"Let the ops worry about time" is not an answer.
We're talking about the something we're hoping to turn into a world-class mass-use image bank, and its front-line public-facing search capability.
That's on an altogether different scale to WDQ running a few hundred searches a day.
Moreover, we're talking about a public-facing search capability, where you're user clicks a tag and they want an updated results set *instantly* -- their sitting around while the server makes a cup of tea, or declares the query is too complex and goes into a sulk is not an option.

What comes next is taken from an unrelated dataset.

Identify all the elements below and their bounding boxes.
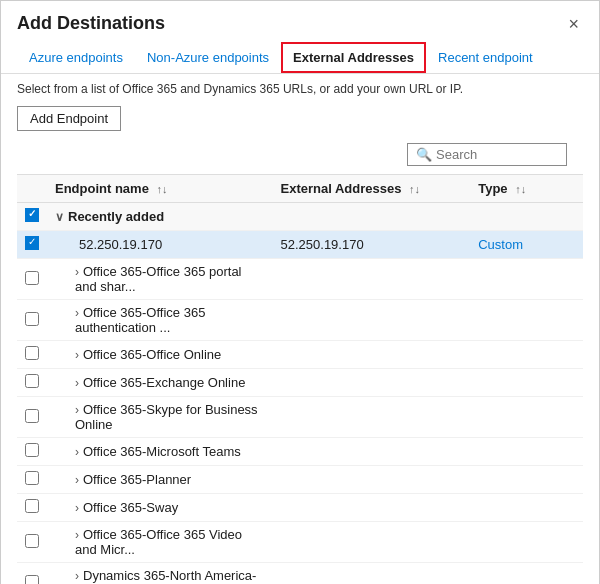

If the user wants a search on "palace" and "soldier", there simply is not time for the server to first recursively build a list of every palace it knows about, then every image related to each of those palaces, then every soldier it knows about, every image related to each of those soldiers, then intersect the two (very big) lists before it can start delivering any image hits at all. That is not acceptable. A random internet user wants those hits straight away.
The only way to routinely be able to deliver that is denormalisation.
It's not a question of just buying some more blades and filling up some more racks. That doesn't get you a big enough factor of speedup.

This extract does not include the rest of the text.